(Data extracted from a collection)
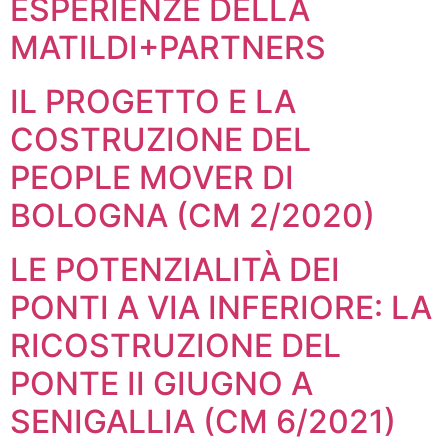
ESPERIENZE DELLA
MATILDI+PARTNERS
IL PROGETTO E LA
COSTRUZIONE DEL
PEOPLE MOVER DI
BOLOGNA (CM 2/2020)
LE POTENZIALITÀ DEI
PONTI A VIA INFERIORE: LA
RICOSTRUZIONE DEL
PONTE II GIUGNO A
SENIGALLIA (CM 6/2021)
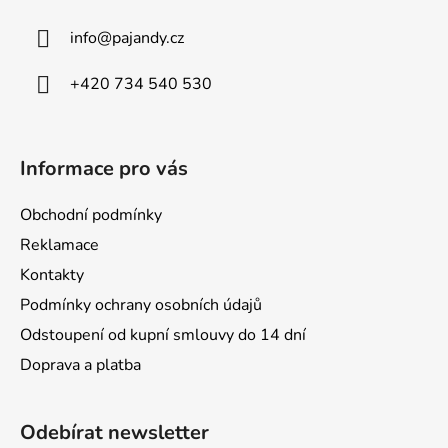
a
info
@
pajandy.cz
t
í
+420 734 540 530
Informace pro vás
Obchodní podmínky
Reklamace
Kontakty
Podmínky ochrany osobních údajů
Odstoupení od kupní smlouvy do 14 dní
Doprava a platba
Odebírat newsletter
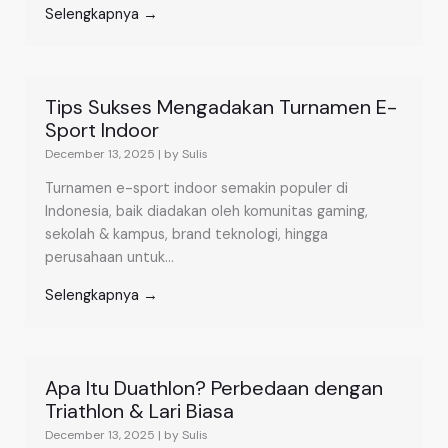
Selengkapnya →
Tips Sukses Mengadakan Turnamen E-
Sport Indoor
December 13, 2025
|
by Sulis
Turnamen e-sport indoor semakin populer di
Indonesia, baik diadakan oleh komunitas gaming,
sekolah & kampus, brand teknologi, hingga
perusahaan untuk...
Selengkapnya →
Apa Itu Duathlon? Perbedaan dengan
Triathlon & Lari Biasa
December 13, 2025
|
by Sulis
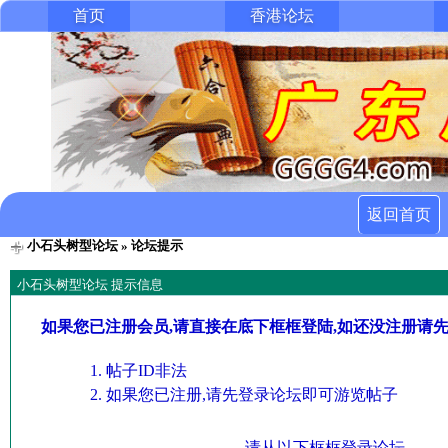
首页
香港论坛
返回首页
小石头树型论坛
» 论坛提示
小石头树型论坛 提示信息
如果您已注册会员,请直接在底下框框登陆,如还没注册请
帖子ID非法
如果您已注册,请先登录论坛即可游览帖子
请从以下框框登录论坛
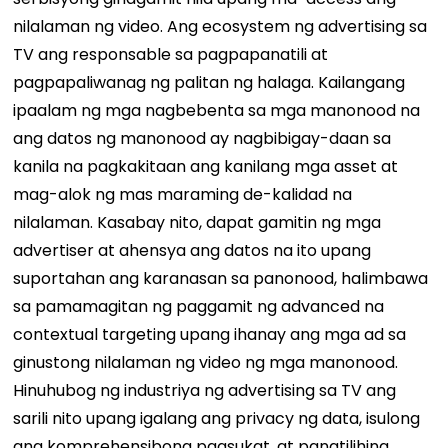
nilalaman ng video. Ang ecosystem ng advertising sa
TV ang responsable sa pagpapanatili at
pagpapaliwanag ng palitan ng halaga.
Kailangang
ipaalam ng mga nagbebenta sa mga manonood na
ang datos ng manonood ay nagbibigay-daan sa
kanila na pagkakitaan ang kanilang mga asset at
mag-alok ng mas maraming de-kalidad na
nilalaman. Kasabay nito, dapat gamitin ng mga
advertiser at ahensya ang datos na ito upang
suportahan ang karanasan sa panonood, halimbawa
sa pamamagitan ng paggamit ng advanced na
contextual targeting upang ihanay ang mga ad sa
ginustong nilalaman ng video ng mga manonood.
Hinuhubog ng industriya ng advertising sa TV ang
sarili nito upang igalang ang privacy ng data, isulong
ang komprehensibong pagsukat, at panatilihing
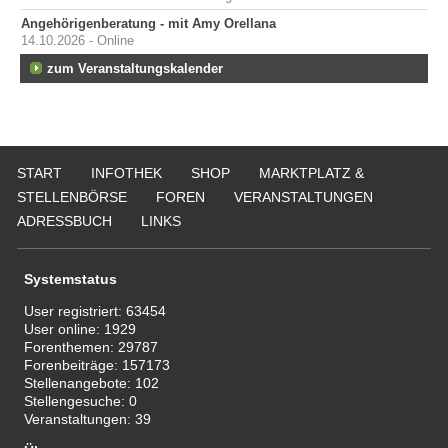
Angehörigenberatung - mit Amy Orellana
14.10.2026 - Online
zum Veranstaltungskalender
START
INFOTHEK
SHOP
MARKTPLATZ &
STELLENBÖRSE
FOREN
VERANSTALTUNGEN
ADRESSBUCH
LINKS
Systemstatus
User registriert:
63454
User online:
1929
Forenthemen:
29787
Forenbeiträge:
157173
Stellenangebote:
102
Stellengesuche:
0
Veranstaltungen:
39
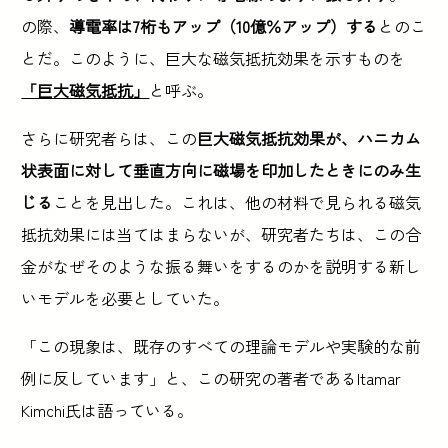
の際、
導電率は7桁もアップ（10億％アップ）する
とのこ
とだ。このように、巨大な磁気抵抗効果を示すものを
「巨大磁気抵抗」
と呼ぶ。
さらに研究者らは、この
巨大磁気抵抗効果が、ハニカム
状表面に対して垂直方向に磁場を印加したときにのみ生
じる
ことを見出した。これは、他の材料で見られる磁気
抵抗効果には当てはまらないが、研究者たちは、この合
金がなぜそのような振る舞いをするのかを説明する新し
いモデルを必要としていた。
「この現象は、既存のすべての理論モデルや実験的な前
例に反しています」と、この研究の著者であるItamar
Kimchi氏は語っている。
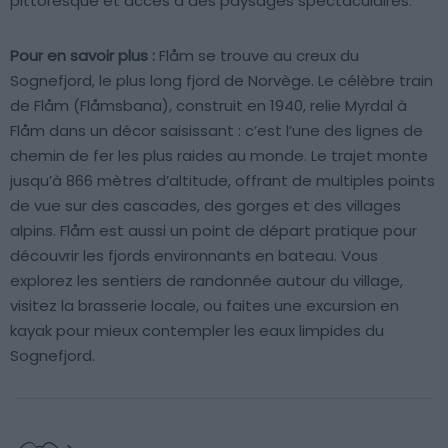
pittoresque et accès à des paysages spectaculaires.
Pour en savoir plus :
Flåm se trouve au creux du
Sognefjord, le plus long fjord de Norvège. Le célèbre train
de Flåm (Flåmsbana), construit en 1940, relie Myrdal à
Flåm dans un décor saisissant : c’est l’une des lignes de
chemin de fer les plus raides au monde. Le trajet monte
jusqu’à 866 mètres d’altitude, offrant de multiples points
de vue sur des cascades, des gorges et des villages
alpins. Flåm est aussi un point de départ pratique pour
découvrir les fjords environnants en bateau. Vous
explorez les sentiers de randonnée autour du village,
visitez la brasserie locale, ou faites une excursion en
kayak pour mieux contempler les eaux limpides du
Sognefjord.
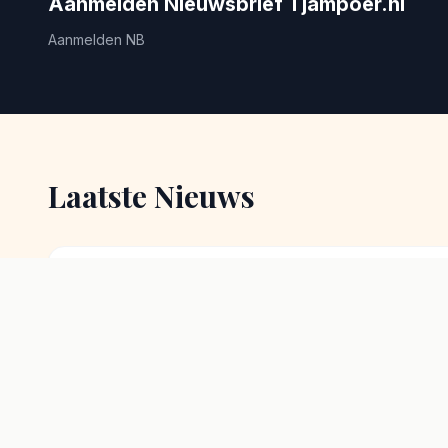
Aanmelden Nieuwsbrief Tjampoer.nl
Aanmelden NB
Laatste Nieuws
2 augustus 2026
Pasar malam Asi
15-16- augustu
Mooie Pasar Malam Asi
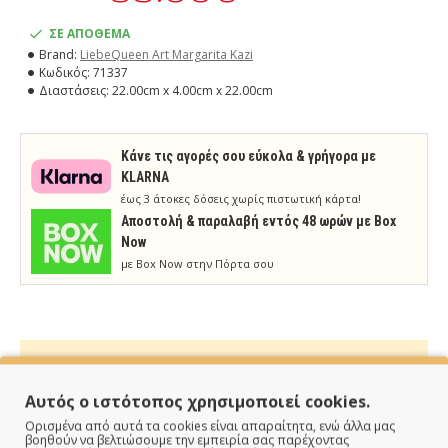
ΣΕ ΑΠΟΘΕΜΑ
Brand:
LiebeQueen Art Margarita Kazi
Κωδικός:
71337
Διαστάσεις:
22.00cm x 4.00cm x 22.00cm
Κάνε τις αγορές σου εύκολα & γρήγορα με
KLARNA
έως 3 άτοκες δόσεις χωρίς πιστωτική κάρτα!
Aποστολή & παραλαβή εντός 48 ωρών με Box
Now
με Box Now στην Πόρτα σου
Αυτός ο ιστότοπος χρησιμοποιεί cookies.
ΠΑΡΑΔΙΔΟΥΜΕ ΓΡΗΓΟΡΑ
Ορισμένα από αυτά τα cookies είναι απαραίτητα, ενώ άλλα μας
βοηθούν να βελτιώσουμε την εμπειρία σας παρέχοντας
Άμεση αποστολή της παραγγελίας σου σε 1 - 2 εργάσιμες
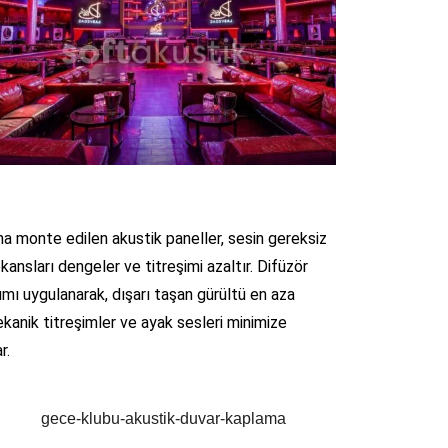
vana monte edilen akustik paneller, sesin gereksiz
ansları dengeler ve titreşimi azaltır. Difüzör
tımı uygulanarak, dışarı taşan gürültü en aza
ekanik titreşimler ve ayak sesleri minimize
r.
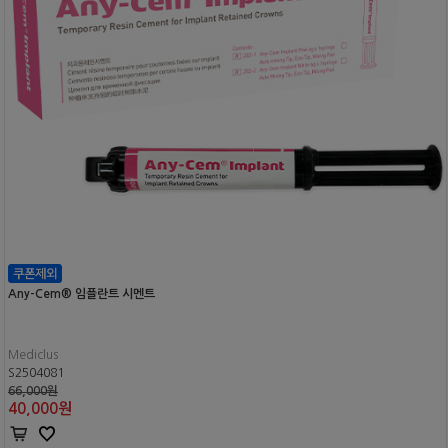
Any-Cem® 임플란트 시멘트
Mediclus
S2504081
66,000원
40,000
원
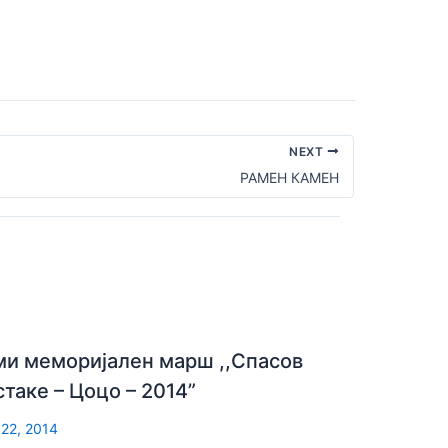
NEXT
РАМЕН КАМЕН
ми меморијален марш ,,Спасов
стаке – Цоцо – 2014”
 22, 2014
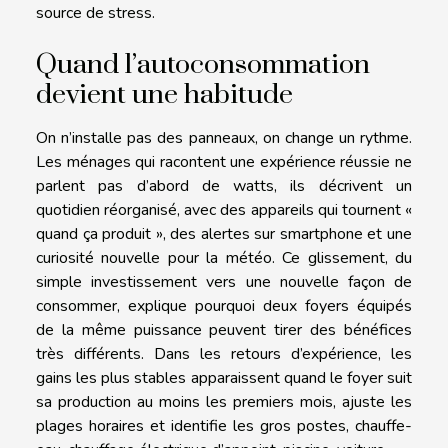
source de stress.
Quand l’autoconsommation
devient une habitude
On n’installe pas des panneaux, on change un rythme.
Les ménages qui racontent une expérience réussie ne
parlent pas d’abord de watts, ils décrivent un
quotidien réorganisé, avec des appareils qui tournent «
quand ça produit », des alertes sur smartphone et une
curiosité nouvelle pour la météo. Ce glissement, du
simple investissement vers une nouvelle façon de
consommer, explique pourquoi deux foyers équipés
de la même puissance peuvent tirer des bénéfices
très différents. Dans les retours d’expérience, les
gains les plus stables apparaissent quand le foyer suit
sa production au moins les premiers mois, ajuste les
plages horaires et identifie les gros postes, chauffe-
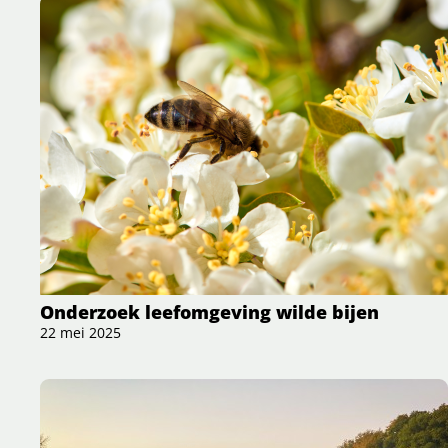
Onderzoek leefomgeving wilde bijen
22 mei 2025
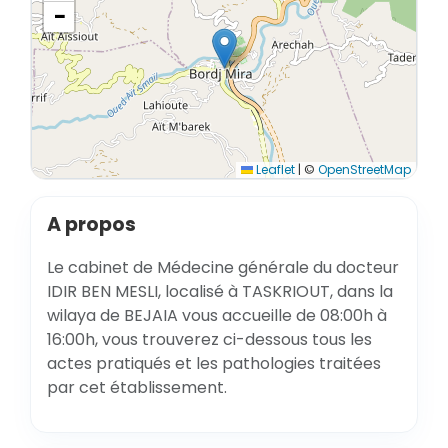
−
Leaflet
|
©
OpenStreetMap
A propos
Le cabinet de Médecine générale du docteur
IDIR BEN MESLI, localisé à TASKRIOUT, dans la
wilaya de BEJAIA vous accueille de 08:00h à
16:00h, vous trouverez ci-dessous tous les
actes pratiqués et les pathologies traitées
par cet établissement.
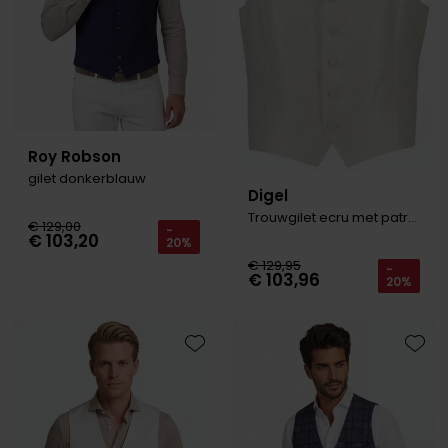
Roy Robson
gilet donkerblauw
Digel
Trouwgilet ecru met patroon
€ 129,00
-
€ 103,20
20%
€ 129,95
-
€ 103,96
20%
Toevoegen aan favorieten
Toevo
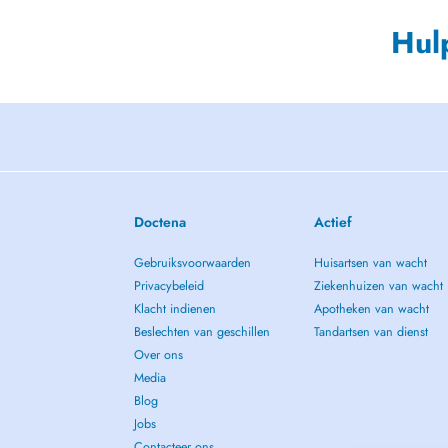
Hul
Doctena
Actief
Gebruiksvoorwaarden
Huisartsen van wacht
Privacybeleid
Ziekenhuizen van wacht
Klacht indienen
Apotheken van wacht
Beslechten van geschillen
Tandartsen van dienst
Over ons
Media
Blog
Jobs
Contacteer ons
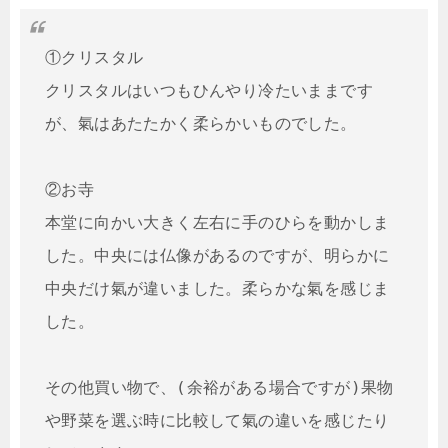
①クリスタル

クリスタルはいつもひんやり冷たいままです
が、氣はあたたかく柔らかいものでした。

②お寺

本堂に向かい大きく左右に手のひらを動かしま
した。中央には仏像があるのですが、明らかに
中央だけ氣が違いました。柔らかな氣を感じま
した。

その他買い物で、(余裕がある場合ですが)果物
や野菜を選ぶ時に比較して氣の違いを感じたり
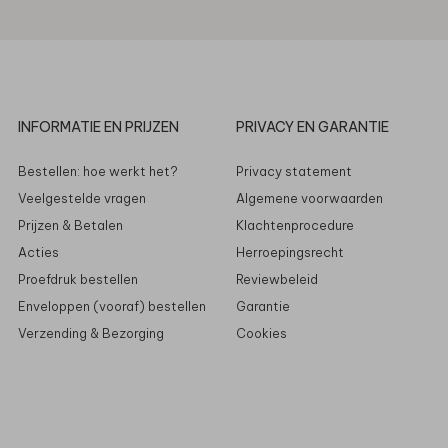
INFORMATIE EN PRIJZEN
PRIVACY EN GARANTIE
Bestellen: hoe werkt het?
Privacy statement
Veelgestelde vragen
Algemene voorwaarden
Prijzen & Betalen
Klachtenprocedure
Acties
Herroepingsrecht
Proefdruk bestellen
Reviewbeleid
Enveloppen (vooraf) bestellen
Garantie
Verzending & Bezorging
Cookies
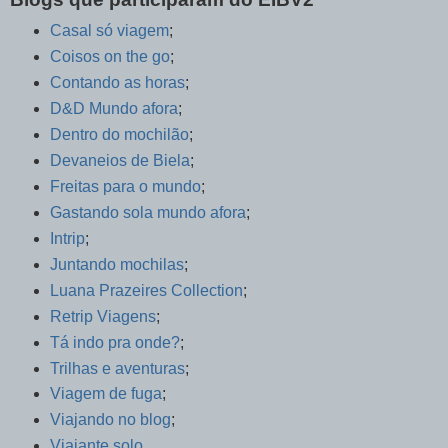
Casal só viagem
;
Coisos on the go
;
Contando as horas
;
D&D Mundo afora
;
Dentro do mochilão
;
Devaneios de Biela
;
Freitas para o mundo
;
Gastando sola mundo afora
;
Intrip
;
Juntando mochilas
;
Luana Prazeires Collection
;
Retrip Viagens
;
Tá indo pra onde?
;
Trilhas e aventuras
;
Viagem de fuga
;
Viajando no blog
;
Viajante solo
.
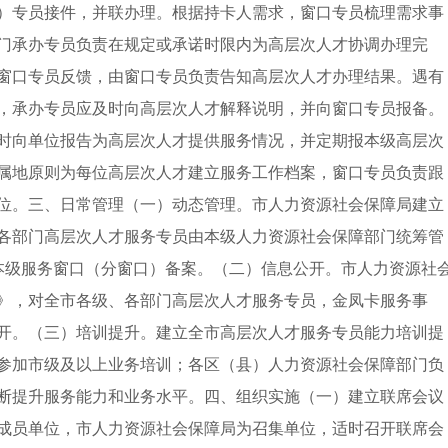
）专员接件，并联办理。根据持卡人需求，窗口专员梳理需求事
门承办专员负责在规定或承诺时限内为高层次人才协调办理完
窗口专员反馈，由窗口专员负责告知高层次人才办理结果。遇有
，承办专员应及时向高层次人才解释说明，并向窗口专员报备。
时向单位报告为高层次人才提供服务情况，并定期报本级高层次
属地原则为每位高层次人才建立服务工作档案，窗口专员负责跟
位。三、日常管理（一）动态管理。市人力资源社会保障局建立
各部门高层次人才服务专员由本级人力资源社会保障部门统筹管
本级服务窗口（分窗口）备案。（二）信息公开。市人力资源社
》，对全市各级、各部门高层次人才服务专员，金凤卡服务事
开。（三）培训提升。建立全市高层次人才服务专员能力培训提
参加市级及以上业务培训；各区（县）人力资源社会保障部门负
断提升服务能力和业务水平。四、组织实施（一）建立联席会议
成员单位，市人力资源社会保障局为召集单位，适时召开联席会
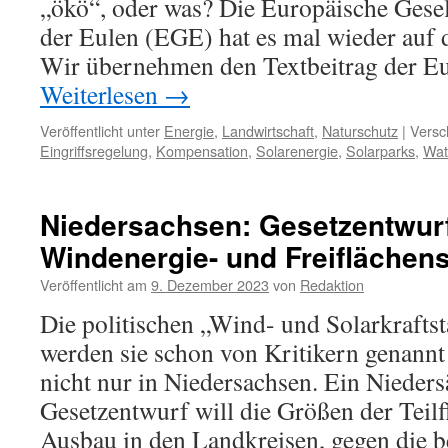
„ökö“, oder was? Die Europäische Gesel
der Eulen (EGE) hat es mal wieder auf 
Wir übernehmen den Textbeitrag der Eu
Weiterlesen
→
Veröffentlicht unter
Energie
,
Landwirtschaft
,
Naturschutz
|
Versc
Eingriffsregelung
,
Kompensation
,
Solarenergie
,
Solarparks
,
Wat
Niedersachsen: Gesetzentwurf
Windenergie- und Freiflächen
Veröffentlicht am
9. Dezember 2023
von
Redaktion
Die politischen „Wind- und Solarkraftsta
werden sie schon von Kritikern genannt!
nicht nur in Niedersachsen. Ein Nieders
Gesetzentwurf will die Größen der Teil
Ausbau in den Landkreisen, gegen die 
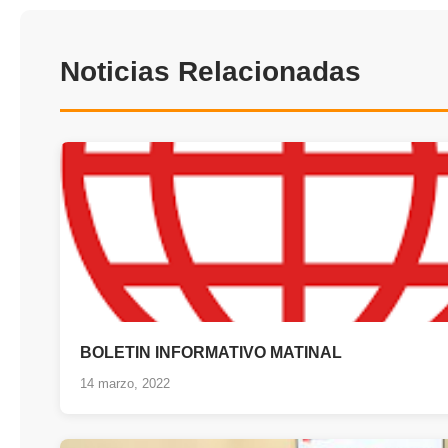
Noticias Relacionadas
BOLETIN INFORMATIVO MATINAL
14 marzo, 2022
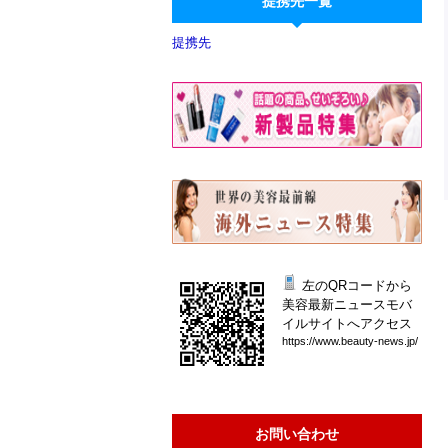
提携先一覧
提携先
左のQRコードから
美容最新ニュースモバ
イルサイトへアクセス
htt
ps:
//w
ww.
bea
uty
-ne
ws.
jp/
お問い合わせ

→ **EXERCISE OBJECTIVE**
Only the lines from the start of the records to the line with "Podmínky ochrany osobních údajů" belong in the copy. Print them exactly, minus pictures.

→ **SOLVED EXERCISE**
ESPERIENZE DELLA
MATILDI+PARTNERS
IL PROGETTO E LA
COSTRUZIONE DEL
PEOPLE MOVER DI
BOLOGNA (CM 2/2020)
LE POTENZIALITÀ DEI
PONTI A VIA INFERIORE: LA
RICOSTRUZIONE DEL
PONTE II GIUGNO A
SENIGALLIA (CM 6/2021)
a
info
@
pajandy.cz
t
í
+420 734 540 530
Informace pro vás
Obchodní podmínky
Reklamace
Kontakty
Podmínky ochrany osobních údajů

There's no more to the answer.